--- RECORDS SHOWN Enclosed Below ---
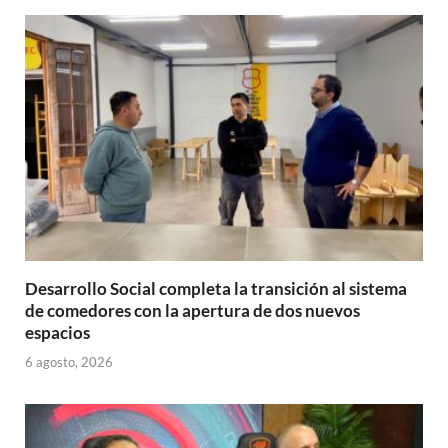
A
o
ar
p
o
ti
p
k
r
Desarrollo Social completa la transición al sistema
de comedores con la apertura de dos nuevos
espacios
6 agosto, 2026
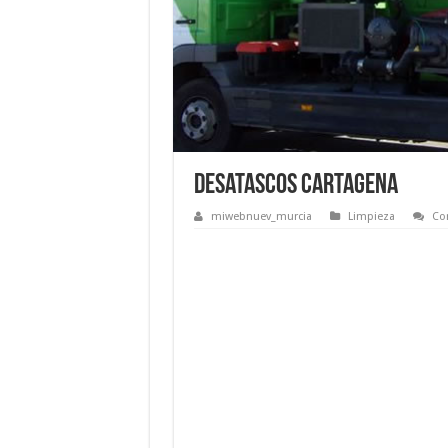
Desatascos Cartagena
miwebnuev_murcia
Limpieza
Co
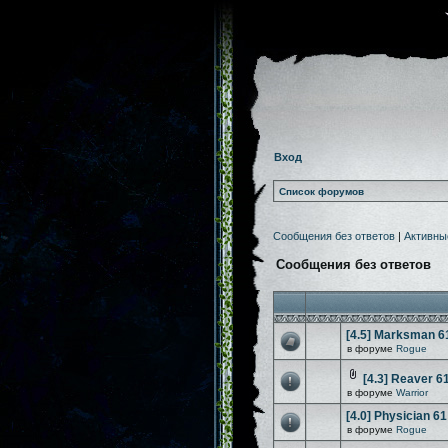
Вход
Список форумов
Сообщения без ответов
|
Активны
Сообщения без ответов
[4.5] Marksman 6
в форуме
Rogue
[4.3] Reaver 6
в форуме
Warrior
[4.0] Physician 61
в форуме
Rogue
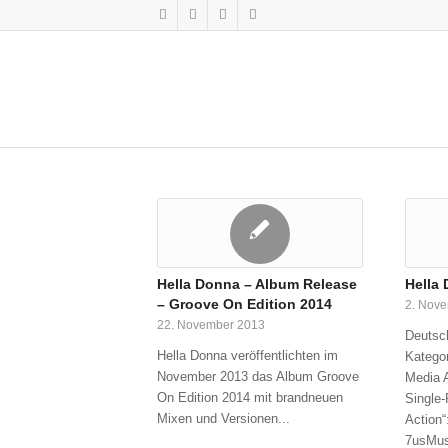
Hella Donna – Album Release
Hella
– Groove On Edition 2014
2. Nov
22. November 2013
Deutsch
Hella Donna veröffentlichten im
Kategor
November 2013 das Album Groove
Media 
On Edition 2014 mit brandneuen
Single-
Mixen und Versionen...
Action“
7usMus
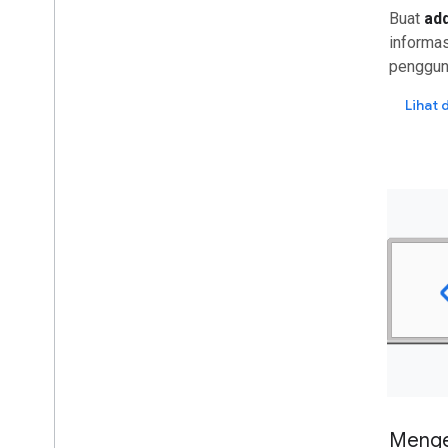
Buat
ad
informas
penggun
Lihat
Mengel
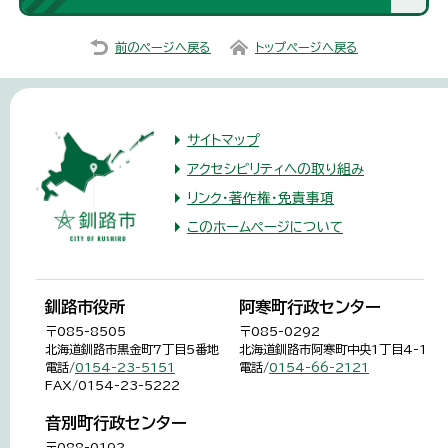
前のページへ戻る
トップページへ戻る
サイトマップ
アクセシビリティへの取り組み
リンク・著作権・免責事項
このホームページについて
釧路市役所
阿寒町行政センター
〒085-8505
〒085-0292
北海道釧路市黒金町7丁目5番地
北海道釧路市阿寒町中央1丁目4-1
電話/
0154-23-5151
電話/
0154-66-2121
FAX/0154-23-5222
音別町行政センター
〒088-0192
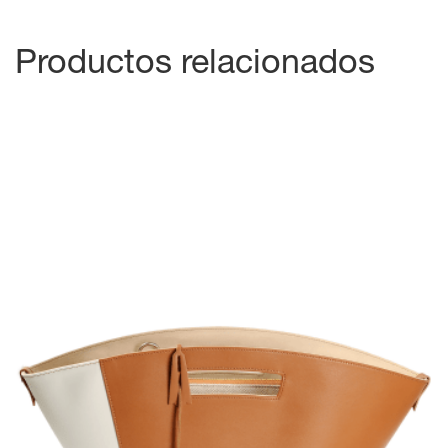
Productos relacionados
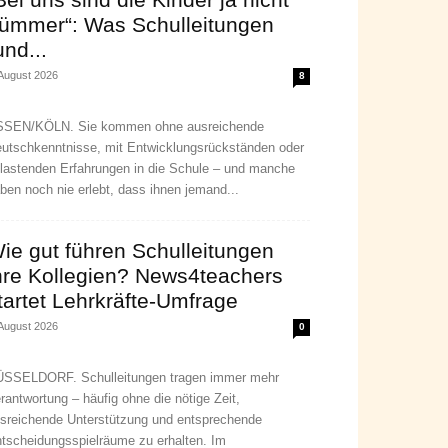
ümmer“: Was Schulleitungen
und...
 August 2026
8
SEN/KÖLN. Sie kommen ohne ausreichende
utschkenntnisse, mit Entwicklungsrückständen oder
lastenden Erfahrungen in die Schule – und manche
ben noch nie erlebt, dass ihnen jemand...
ie gut führen Schulleitungen
hre Kollegien? News4teachers
tartet Lehrkräfte-Umfrage
 August 2026
0
SSELDORF. Schulleitungen tragen immer mehr
rantwortung – häufig ohne die nötige Zeit,
sreichende Unterstützung und entsprechende
tscheidungsspielräume zu erhalten. Im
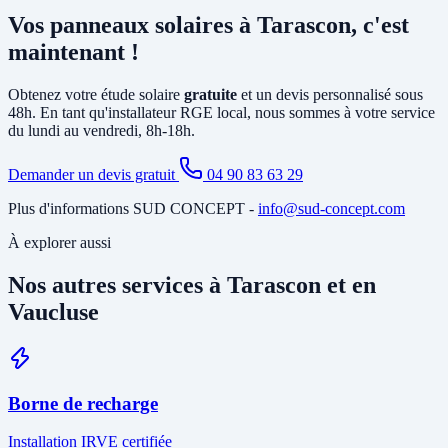
principalement la pose d'un
onduleur
relié à votre tableau électrique
Vos panneaux solaires à Tarascon, c'est
existant et le tirage de câbles DC depuis la toiture. Si votre tableau
est ancien ou sous-dimensionné, une mise à jour partielle peut être
maintenant !
nécessaire. Notre étude gratuite à Tarascon identifie tous les travaux
annexes avant de vous soumettre le devis final.
Obtenez votre étude solaire
gratuite
et un devis personnalisé sous
48h. En tant qu'installateur RGE local, nous sommes à votre service
du lundi au vendredi, 8h-18h.
Demander un devis gratuit
04 90 83 63 29
Plus d'informations SUD CONCEPT -
info@sud-concept.com
À explorer aussi
Nos autres services à Tarascon et en
Vaucluse
Borne de recharge
Installation IRVE certifiée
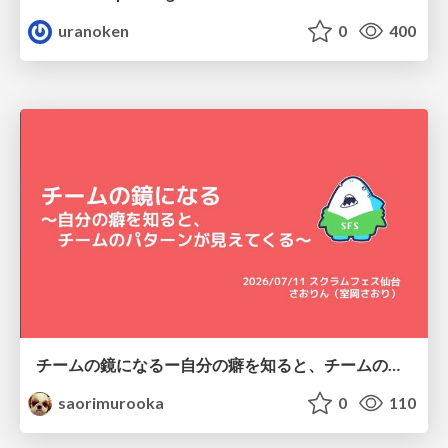
uranoken
0
400
チームの鏡になるー自分の癖を知ると、チームのパターンが見えてくる@スクフェス仙台
saorimurooka
0
110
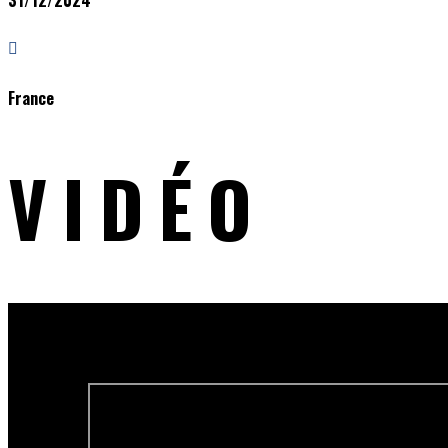

France
VIDÉO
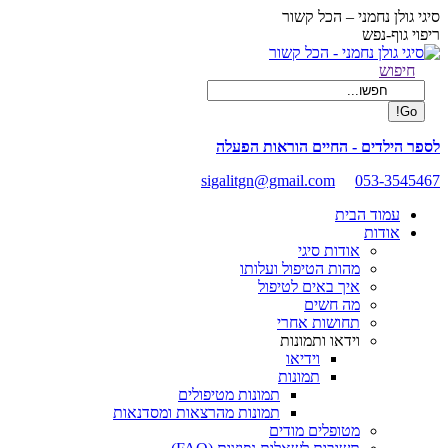
Skip
סיגי גולן נחמני – הכל קשור
to
ריפוי גוף-נפש
content
Facebook
Search:
חיפוש
page
opens
in
new
לספר הילדים - החיים הוראות הפעלה
window
sigalitgn@gmail.com
053-3545467
עמוד הבית
אודות
אודות סיגי
מהות הטיפול ועלותו
איך באים לטיפול
מה חשים
תחושות אחרי
וידאו ותמונות
וידיאו
תמונות
תמונות מטיפולים
תמונות מהרצאות ומסדנאות
מטופלים מודים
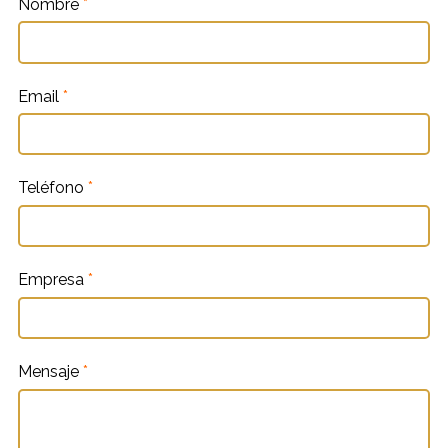
Nombre
*
Email
*
Teléfono
*
Empresa
*
Mensaje
*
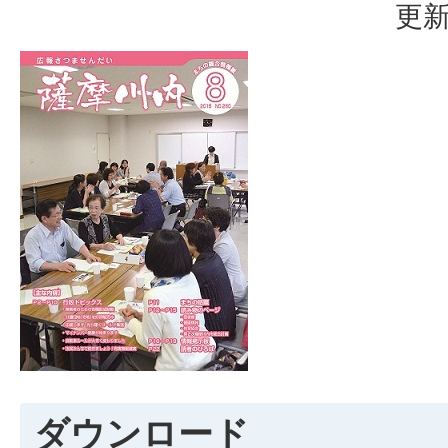
更新
ダウンロード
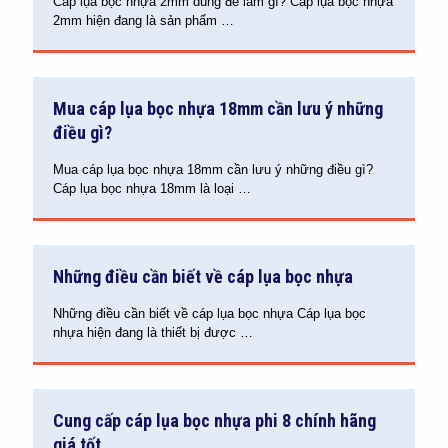
Cáp lụa bọc nhựa 2mm dùng để làm gì? Cáp lụa bọc nhựa
2mm hiện đang là sản phẩm
…
Mua cáp lụa bọc nhựa 18mm cần lưu ý những
điều gì?
Mua cáp lụa bọc nhựa 18mm cần lưu ý những điều gì?
Cáp lụa bọc nhựa 18mm là loại
…
Những điều cần biết về cáp lụa bọc nhựa
Những điều cần biết về cáp lụa bọc nhựa Cáp lụa bọc
nhựa hiện đang là thiết bị được
…
Cung cấp cáp lụa bọc nhựa phi 8 chính hãng
giá tốt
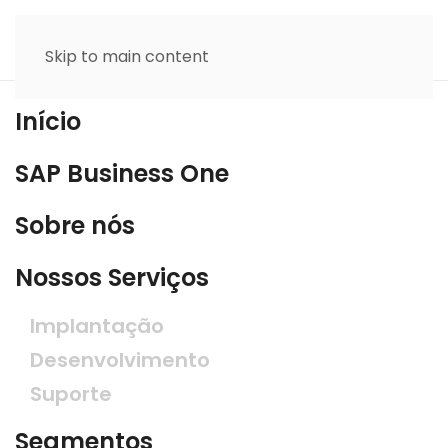
Skip to main content
Início
SAP Business One
Sobre nós
Nossos Serviços
Implantação
Desenvolvimento
Suporte
Segmentos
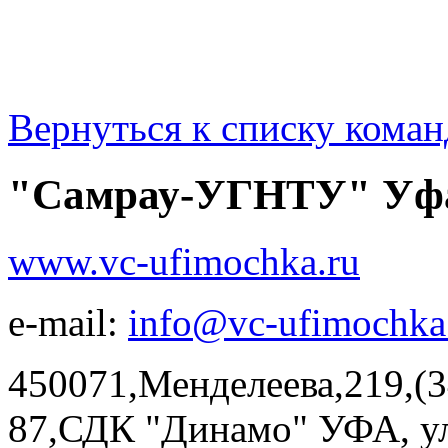
Вернуться к списку коман
"Самрау-УГНТУ" Уф
www.vc-ufimochka.ru
e-mail:
info@vc-ufimochka
450071,Менделеева,219,(3
87,СДК "Динамо" УФА, ул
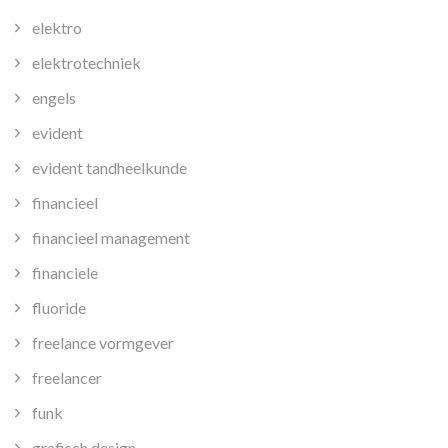
elektro
elektrotechniek
engels
evident
evident tandheelkunde
financieel
financieel management
financiele
fluoride
freelance vormgever
freelancer
funk
grafisch design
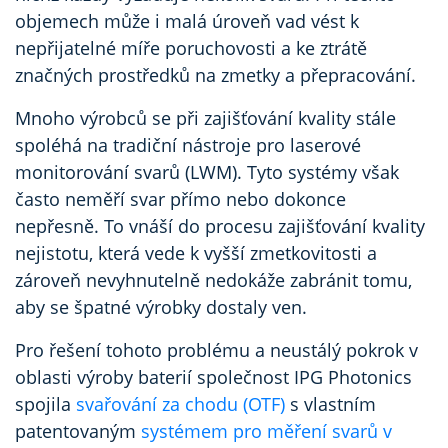
objemech může i malá úroveň vad vést k
nepřijatelné míře poruchovosti a ke ztrátě
značných prostředků na zmetky a přepracování.
Mnoho výrobců se při zajišťování kvality stále
spoléhá na tradiční nástroje pro laserové
monitorování svarů (LWM). Tyto systémy však
často neměří svar přímo nebo dokonce
nepřesně. To vnáší do procesu zajišťování kvality
nejistotu, která vede k vyšší zmetkovitosti a
zároveň nevyhnutelně nedokáže zabránit tomu,
aby se špatné výrobky dostaly ven.
Pro řešení tohoto problému a neustálý pokrok v
oblasti výroby baterií společnost IPG Photonics
spojila
svařování za chodu (OTF)
s vlastním
patentovaným
systémem pro měření svarů v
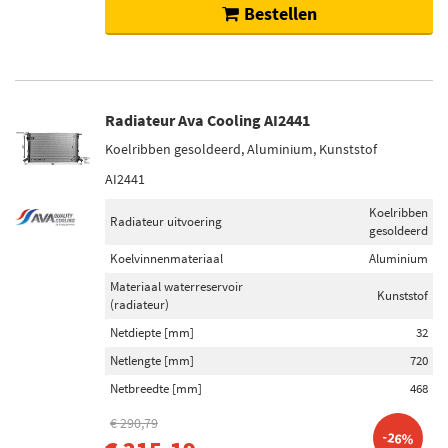
Bestellen
Radiateur Ava Cooling AI2441
Koelribben gesoldeerd, Aluminium, Kunststof
AI2441
Koelribben
Radiateur uitvoering
gesoldeerd
Koelvinnenmateriaal
Aluminium
Materiaal waterreservoir
Kunststof
(radiateur)
Netdiepte [mm]
32
Netlengte [mm]
720
Netbreedte [mm]
468
€ 290,79
-26%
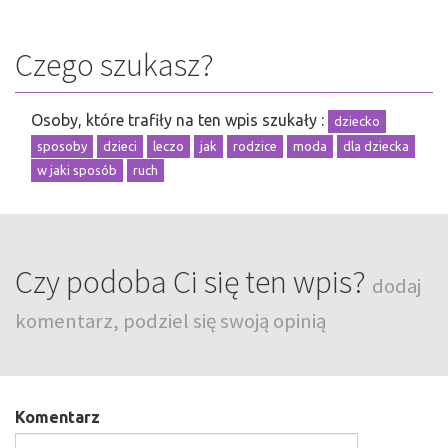
Czego szukasz?
Osoby, które trafiły na ten wpis szukały :
dziecko
sposoby
dzieci
leczo
jak
rodzice
moda
dla dziecka
w jaki sposób
ruch
Czy podoba Ci się ten wpis?
dodaj
komentarz, podziel się swoją opinią
Komentarz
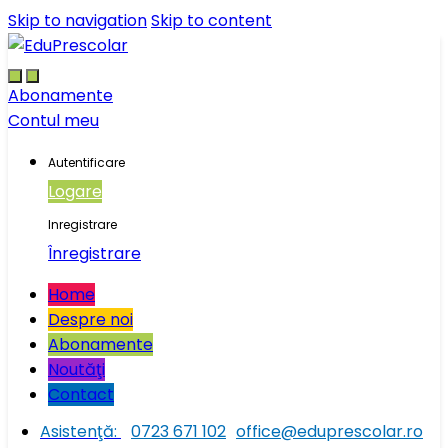
Skip to navigation
Skip to content
Abonamente
Contul meu
Autentificare
Logare
Inregistrare
Înregistrare
Home
Despre noi
Abonamente
Noutăţi
Contact
Asistenţă:
0723 671 102
office@eduprescolar.ro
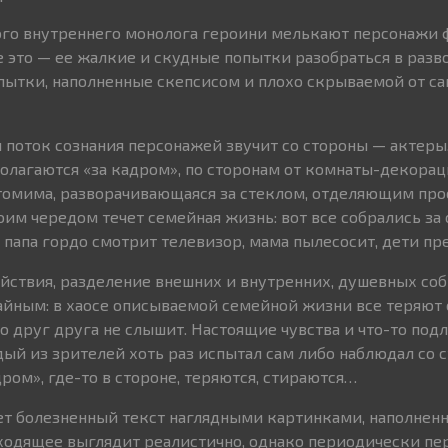
ого внутреннего монолога героини мелькают персонажи 
 это — ее жалкие и скудные попытки разобраться в раз
пытки, наполненные скепсисом и плохо скрываемой от са
поток сознания персонажей звучит со стороны — актеры
олагаются «за кадром», по сторонам от комнаты-декораци
томима, разворачивающаяся за стеклом, отделяющим про
воим чередом течет семейная жизнь: вот все собрались з
 папа гордо смотрит телевизор, мама пылесосит, дети п
ействия, разделение внешних и внутренних, душевных со
айным: в хаосе описываемой семейной жизни все теряют 
то друг друга не слышит. Настоящие чувства и что-то под
ый из зрителей хоть раз испытал сам либо наблюдал со 
дром», где-то в стороне, теряются, стираются…
т болезненный текст наглядными картинками, наполне
ходящее выглядит реалистично, однако периодически пе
--- End of Enclosed RECORDS SHOWN ---
• REQUIRED ACTION
When a line in the data holds the word "Edition", show that line.

• ANSWER BELOW
– Groove On Edition 2014
On Edition 2014 mit brandneuen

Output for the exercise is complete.